Probing dissociative molecular dications by mapping of vibrational wavefunctions — •Ralph Püttner¹, Tiberiu Arion², Marko Förstel^2,3, Toralf Lischke², Melanie Mucke², Vladmir Sekushin¹, Günter Kaindl¹, Alexander Bradshaw^2,4, and Uwe Hergenhahn² — ¹Institut für Experimentalphysik, Freie Universität Berlin, Germany — ²Max-Planck-Institut für Plasmaphysik c/o Helmholtz-Zentrum Berlin, Germany — ³Max-Planck-Institut für Kernphysik, Heidelberg, Germany — ⁴Fritz-Haber-Institut der Max-Planck-Gesellschaft, Berlin, Germany

We present high-resolution photoelectron-Auger electron coincidence spectra of CH₄. Since the vibrational structure in the C 1s photoelectron spectrum is resolved, Auger spectra corresponding to the vibrational levels v=0 and 1 can be extracted. These spectra display pronounced differences due to the fact that the energy spectrum of a transition to a dissociative state reflects the squares of the vibrational wavefunction, Ψ_vib(Q), in the core-ionized state.
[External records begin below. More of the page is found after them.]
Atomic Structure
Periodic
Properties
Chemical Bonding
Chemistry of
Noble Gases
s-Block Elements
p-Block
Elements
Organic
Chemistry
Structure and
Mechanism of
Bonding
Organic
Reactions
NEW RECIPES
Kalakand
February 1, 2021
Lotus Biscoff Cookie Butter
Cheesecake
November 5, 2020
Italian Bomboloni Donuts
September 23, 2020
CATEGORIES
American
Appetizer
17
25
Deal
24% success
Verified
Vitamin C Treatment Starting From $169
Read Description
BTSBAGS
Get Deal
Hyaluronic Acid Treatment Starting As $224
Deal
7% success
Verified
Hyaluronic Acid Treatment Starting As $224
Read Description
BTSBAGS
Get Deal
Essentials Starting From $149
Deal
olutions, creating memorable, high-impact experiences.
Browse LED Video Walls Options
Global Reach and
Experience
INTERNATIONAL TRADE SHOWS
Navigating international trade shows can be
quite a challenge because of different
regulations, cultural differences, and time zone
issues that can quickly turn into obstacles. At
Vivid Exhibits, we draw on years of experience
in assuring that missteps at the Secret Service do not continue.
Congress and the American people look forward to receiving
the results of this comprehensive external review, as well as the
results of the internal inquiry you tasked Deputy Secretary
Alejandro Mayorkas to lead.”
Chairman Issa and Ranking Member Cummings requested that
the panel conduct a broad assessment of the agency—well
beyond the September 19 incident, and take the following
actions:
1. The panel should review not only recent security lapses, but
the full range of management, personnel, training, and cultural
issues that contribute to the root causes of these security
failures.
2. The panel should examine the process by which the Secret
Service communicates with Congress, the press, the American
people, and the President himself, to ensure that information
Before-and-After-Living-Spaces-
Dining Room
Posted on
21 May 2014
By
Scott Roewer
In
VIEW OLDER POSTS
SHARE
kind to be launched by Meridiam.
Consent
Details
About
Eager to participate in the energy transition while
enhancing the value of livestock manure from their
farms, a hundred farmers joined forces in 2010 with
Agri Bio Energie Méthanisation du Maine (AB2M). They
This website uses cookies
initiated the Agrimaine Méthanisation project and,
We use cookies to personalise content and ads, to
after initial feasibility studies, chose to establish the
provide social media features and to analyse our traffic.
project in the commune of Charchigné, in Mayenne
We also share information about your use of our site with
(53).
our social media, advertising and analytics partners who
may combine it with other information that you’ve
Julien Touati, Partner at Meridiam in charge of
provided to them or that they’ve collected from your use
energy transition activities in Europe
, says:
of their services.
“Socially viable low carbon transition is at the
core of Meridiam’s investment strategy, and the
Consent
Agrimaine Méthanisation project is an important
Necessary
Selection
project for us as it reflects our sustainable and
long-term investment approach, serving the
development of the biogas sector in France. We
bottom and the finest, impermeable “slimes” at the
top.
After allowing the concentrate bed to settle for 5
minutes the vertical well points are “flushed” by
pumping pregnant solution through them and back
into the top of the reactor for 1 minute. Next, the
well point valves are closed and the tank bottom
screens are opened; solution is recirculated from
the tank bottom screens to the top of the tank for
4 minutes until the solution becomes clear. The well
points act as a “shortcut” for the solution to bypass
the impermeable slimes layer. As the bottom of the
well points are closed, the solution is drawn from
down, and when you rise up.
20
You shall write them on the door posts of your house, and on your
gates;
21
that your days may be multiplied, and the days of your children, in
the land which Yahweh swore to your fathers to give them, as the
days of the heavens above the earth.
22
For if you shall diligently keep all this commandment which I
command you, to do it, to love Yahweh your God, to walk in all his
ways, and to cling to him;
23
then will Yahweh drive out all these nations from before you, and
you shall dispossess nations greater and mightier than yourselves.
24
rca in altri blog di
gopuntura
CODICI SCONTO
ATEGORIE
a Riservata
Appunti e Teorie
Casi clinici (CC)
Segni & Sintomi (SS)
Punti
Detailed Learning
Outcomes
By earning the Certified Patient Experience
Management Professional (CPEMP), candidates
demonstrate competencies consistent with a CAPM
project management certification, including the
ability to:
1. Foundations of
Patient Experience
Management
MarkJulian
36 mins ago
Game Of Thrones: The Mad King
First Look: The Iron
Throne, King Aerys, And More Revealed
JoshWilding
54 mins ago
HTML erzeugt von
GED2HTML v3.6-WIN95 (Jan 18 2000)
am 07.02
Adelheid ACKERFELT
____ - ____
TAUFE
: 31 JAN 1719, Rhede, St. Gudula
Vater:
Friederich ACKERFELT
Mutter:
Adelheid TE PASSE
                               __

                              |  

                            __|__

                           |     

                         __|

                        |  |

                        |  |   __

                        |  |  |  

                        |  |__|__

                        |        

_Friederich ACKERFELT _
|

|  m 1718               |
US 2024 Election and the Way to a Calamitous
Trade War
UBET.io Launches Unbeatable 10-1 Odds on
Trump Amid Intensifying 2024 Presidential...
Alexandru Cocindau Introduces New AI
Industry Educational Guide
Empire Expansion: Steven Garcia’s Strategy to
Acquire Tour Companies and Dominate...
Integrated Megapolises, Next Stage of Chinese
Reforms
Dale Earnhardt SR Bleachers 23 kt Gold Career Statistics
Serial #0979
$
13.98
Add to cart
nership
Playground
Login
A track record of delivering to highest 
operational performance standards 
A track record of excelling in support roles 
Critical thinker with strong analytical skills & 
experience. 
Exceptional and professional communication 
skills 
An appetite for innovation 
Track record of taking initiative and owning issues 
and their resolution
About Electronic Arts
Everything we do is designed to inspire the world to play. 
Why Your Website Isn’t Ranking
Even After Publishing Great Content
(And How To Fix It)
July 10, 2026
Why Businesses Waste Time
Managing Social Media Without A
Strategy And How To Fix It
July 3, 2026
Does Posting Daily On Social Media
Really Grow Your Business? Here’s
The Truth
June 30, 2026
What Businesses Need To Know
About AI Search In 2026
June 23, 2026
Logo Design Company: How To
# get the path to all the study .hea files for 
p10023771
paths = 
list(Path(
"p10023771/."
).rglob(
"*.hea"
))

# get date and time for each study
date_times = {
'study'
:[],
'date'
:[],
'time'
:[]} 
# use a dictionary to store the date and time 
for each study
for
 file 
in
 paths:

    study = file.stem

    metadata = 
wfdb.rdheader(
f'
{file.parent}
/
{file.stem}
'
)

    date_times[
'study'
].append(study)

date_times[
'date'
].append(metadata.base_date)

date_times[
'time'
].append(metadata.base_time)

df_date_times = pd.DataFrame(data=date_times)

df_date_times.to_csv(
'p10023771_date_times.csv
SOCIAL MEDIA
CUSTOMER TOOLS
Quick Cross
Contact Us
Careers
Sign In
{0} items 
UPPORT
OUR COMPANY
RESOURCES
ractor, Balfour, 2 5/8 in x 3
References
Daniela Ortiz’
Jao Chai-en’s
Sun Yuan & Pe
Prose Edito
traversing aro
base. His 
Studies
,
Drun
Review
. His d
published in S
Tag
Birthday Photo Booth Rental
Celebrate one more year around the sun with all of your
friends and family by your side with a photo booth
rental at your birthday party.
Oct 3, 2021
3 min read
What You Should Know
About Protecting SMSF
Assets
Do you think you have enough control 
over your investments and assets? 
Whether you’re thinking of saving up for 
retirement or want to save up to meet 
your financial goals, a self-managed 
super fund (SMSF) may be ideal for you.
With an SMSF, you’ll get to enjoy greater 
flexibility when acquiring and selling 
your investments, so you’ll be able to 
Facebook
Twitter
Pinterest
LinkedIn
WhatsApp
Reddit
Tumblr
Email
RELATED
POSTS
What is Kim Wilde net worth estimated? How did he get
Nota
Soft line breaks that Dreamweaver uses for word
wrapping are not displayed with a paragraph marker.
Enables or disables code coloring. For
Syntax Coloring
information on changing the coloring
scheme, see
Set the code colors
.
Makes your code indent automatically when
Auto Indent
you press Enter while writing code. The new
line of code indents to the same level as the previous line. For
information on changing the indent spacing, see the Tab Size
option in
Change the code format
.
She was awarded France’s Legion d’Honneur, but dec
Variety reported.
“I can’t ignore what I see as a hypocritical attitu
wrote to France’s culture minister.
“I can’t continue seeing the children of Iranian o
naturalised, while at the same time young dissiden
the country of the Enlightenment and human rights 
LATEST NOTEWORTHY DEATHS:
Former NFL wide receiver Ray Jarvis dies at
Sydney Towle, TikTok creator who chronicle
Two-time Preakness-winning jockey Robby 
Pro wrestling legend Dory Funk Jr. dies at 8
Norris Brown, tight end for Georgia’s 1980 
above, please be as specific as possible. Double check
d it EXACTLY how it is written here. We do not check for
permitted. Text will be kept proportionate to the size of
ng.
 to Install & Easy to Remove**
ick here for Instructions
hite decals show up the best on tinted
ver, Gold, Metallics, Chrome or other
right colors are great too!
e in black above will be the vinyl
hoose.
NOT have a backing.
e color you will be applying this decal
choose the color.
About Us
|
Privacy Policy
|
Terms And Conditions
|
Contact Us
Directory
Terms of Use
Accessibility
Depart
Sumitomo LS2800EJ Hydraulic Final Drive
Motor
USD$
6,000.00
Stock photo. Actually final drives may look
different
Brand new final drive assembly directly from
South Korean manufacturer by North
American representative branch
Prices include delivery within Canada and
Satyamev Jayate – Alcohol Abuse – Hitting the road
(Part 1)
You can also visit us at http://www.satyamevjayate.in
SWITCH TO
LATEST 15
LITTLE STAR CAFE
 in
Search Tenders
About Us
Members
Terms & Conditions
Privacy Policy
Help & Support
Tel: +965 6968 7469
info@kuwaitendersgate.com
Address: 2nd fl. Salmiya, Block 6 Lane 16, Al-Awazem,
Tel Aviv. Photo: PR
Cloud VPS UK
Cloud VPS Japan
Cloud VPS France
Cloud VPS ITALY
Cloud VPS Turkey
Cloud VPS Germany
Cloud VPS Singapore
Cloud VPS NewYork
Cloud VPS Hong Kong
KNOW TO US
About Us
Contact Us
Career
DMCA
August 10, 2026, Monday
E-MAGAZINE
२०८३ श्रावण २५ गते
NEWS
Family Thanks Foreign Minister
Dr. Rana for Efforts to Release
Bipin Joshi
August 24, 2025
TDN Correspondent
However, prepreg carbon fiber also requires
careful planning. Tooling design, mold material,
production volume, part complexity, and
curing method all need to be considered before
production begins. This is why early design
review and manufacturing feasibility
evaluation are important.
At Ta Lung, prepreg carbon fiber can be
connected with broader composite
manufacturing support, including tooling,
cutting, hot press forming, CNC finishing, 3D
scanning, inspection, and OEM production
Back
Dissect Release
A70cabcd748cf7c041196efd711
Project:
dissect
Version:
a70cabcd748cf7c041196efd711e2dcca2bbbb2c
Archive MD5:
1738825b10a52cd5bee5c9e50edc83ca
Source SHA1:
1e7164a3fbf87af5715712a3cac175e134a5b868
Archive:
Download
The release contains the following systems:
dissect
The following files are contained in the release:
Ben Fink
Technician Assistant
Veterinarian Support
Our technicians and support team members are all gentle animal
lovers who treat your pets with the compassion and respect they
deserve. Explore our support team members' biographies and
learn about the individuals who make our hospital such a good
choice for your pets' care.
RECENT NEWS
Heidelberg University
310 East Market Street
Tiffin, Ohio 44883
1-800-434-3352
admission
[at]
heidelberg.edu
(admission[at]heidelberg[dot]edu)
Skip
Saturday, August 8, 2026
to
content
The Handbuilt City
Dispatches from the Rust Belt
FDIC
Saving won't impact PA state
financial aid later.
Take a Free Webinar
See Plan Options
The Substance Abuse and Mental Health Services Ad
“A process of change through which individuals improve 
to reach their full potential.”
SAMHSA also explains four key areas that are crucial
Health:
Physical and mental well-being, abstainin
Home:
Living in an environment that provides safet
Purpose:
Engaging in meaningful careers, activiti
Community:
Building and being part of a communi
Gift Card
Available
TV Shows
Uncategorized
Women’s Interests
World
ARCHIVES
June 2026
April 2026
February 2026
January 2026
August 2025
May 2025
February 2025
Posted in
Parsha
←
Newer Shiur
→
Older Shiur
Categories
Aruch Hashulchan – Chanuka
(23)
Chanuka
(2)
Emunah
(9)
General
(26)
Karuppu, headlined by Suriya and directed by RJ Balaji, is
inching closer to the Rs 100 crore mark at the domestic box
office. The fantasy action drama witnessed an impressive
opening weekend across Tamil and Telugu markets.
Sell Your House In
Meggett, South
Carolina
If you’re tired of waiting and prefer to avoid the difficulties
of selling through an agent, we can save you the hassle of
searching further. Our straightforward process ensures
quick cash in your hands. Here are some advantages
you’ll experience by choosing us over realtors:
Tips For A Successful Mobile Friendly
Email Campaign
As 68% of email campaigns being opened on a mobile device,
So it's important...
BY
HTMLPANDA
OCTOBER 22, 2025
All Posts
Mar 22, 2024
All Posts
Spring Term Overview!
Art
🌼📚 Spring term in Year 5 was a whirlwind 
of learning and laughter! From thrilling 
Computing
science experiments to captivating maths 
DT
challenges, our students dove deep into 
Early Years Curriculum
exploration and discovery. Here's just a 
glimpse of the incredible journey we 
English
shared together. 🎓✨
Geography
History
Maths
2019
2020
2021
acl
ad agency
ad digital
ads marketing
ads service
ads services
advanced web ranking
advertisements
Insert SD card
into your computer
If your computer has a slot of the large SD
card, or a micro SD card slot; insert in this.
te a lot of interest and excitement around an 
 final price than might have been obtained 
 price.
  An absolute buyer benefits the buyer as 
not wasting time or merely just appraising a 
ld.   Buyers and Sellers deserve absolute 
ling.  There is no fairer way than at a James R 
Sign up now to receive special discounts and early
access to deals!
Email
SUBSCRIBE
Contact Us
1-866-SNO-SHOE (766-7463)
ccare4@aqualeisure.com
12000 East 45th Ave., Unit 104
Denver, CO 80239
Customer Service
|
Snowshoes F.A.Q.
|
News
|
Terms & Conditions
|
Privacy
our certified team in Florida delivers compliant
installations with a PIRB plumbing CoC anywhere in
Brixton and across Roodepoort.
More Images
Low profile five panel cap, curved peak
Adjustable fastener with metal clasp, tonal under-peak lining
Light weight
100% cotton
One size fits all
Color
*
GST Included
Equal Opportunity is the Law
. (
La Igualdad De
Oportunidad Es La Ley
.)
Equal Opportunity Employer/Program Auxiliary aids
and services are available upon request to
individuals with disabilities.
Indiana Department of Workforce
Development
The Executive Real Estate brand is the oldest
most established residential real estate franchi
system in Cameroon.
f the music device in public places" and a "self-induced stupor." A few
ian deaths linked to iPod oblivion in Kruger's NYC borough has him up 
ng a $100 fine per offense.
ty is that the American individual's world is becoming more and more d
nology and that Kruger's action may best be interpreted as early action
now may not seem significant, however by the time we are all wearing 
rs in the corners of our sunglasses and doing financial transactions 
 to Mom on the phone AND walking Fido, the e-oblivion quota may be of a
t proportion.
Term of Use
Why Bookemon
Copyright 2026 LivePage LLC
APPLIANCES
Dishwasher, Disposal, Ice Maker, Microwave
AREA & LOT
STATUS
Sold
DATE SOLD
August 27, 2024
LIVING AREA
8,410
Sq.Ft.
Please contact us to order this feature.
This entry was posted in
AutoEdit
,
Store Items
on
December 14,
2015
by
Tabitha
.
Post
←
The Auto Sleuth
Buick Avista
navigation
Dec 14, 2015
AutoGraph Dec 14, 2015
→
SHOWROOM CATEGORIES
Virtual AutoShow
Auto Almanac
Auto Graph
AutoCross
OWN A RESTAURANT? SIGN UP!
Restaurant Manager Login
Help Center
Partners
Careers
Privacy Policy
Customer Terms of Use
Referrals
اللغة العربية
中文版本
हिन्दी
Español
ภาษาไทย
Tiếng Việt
By implementing this in a simultaneous fit of both spectra we have separated the Auger transitions to all 7 states of dicationic CH₄²⁺ present in this energy region. We were able to derive the energy values and slopes of the potential energy curves of the dicationic states and have found good agreement with other experimental and theoretical results.